Canadian Franchise

Disclosure Document & Agreement

Franchise

Disclosure Document

Disclosure documents are a summary of information on the franchisor, its executive and the franchise agreements. The document is provided to the prospective franchisee in order that they may make a more fully informed business decision. In certain provinces in Canada and throughout the states, franchisors are required by law to provide a disclosure document

to prospective franchisees. Other countries requiring disclosure documents include, but are not limited to Belgium, France, Italy, Romania, Spain, Sweden, Brazil, China, Mexico, Malaysia and Korea. Even if the disclosure document may not be legally required, many franchisors provide some form of a disclosure document in order to assist prospective franchisees with learning about the franchise opportunity.

In the United States there are certain states, such as California, Wisconsin and Minnesota, where the disclosure documents are filed and made available to the public through a government website. Check in your prospective country to see if there is such a government site for filing disclosure documents. A lawyer specializing in franchising will be able to assist.

Franchisors have different application processes for perspective franchisees but will typically provide the disclosure document to you once you have been qualified as a potential franchisee and have serious interest. It is typically not a public document and is usually only available to potential franchisees. In Canada and the United States, it is required that the franchisor provide the disclosure document a minimum of 14 days prior to the prospective franchisee signing any franchise agreements or paying any funds. Disclosure can be required to be as much as 30 days prior to signing the franchise agreement, as required in Mexico.

There will be occasions where a franchisor does not have a disclosure document. If they are located outside of the required Canadian provinces, they may refuse to give it or simply not have one because they are new. In these instances, you will want to ensure you fully do your homework regarding the opportunity.
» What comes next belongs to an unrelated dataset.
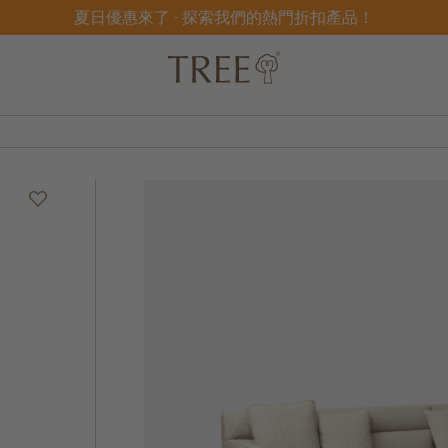
夏日優惠來了 - 探索我們的熱門折扣產品！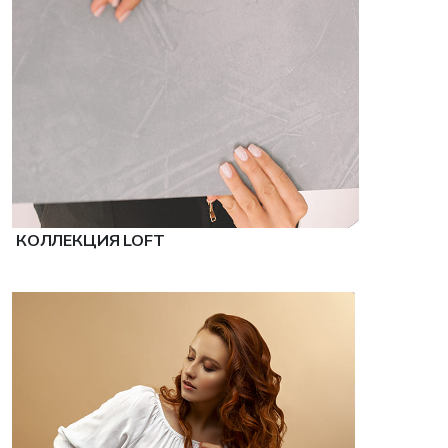
КОЛЛЕКЦИЯ LOFT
Where a franchisor fails to provide proper disclosure within the jurisdictions where disclosure is legally required, you may have the ability to rescind the franchise agreement for up to two years from when the franchise was granted to you. You may be compensated for all losses you have incurred in acquiring, setting up and operating the franchise business.

The disclosure document must meet legislative requirements and disclose all material facts regarding the franchise opportunity and the franchisor’s history. There are required statements about risk and seeking legal and financial advice.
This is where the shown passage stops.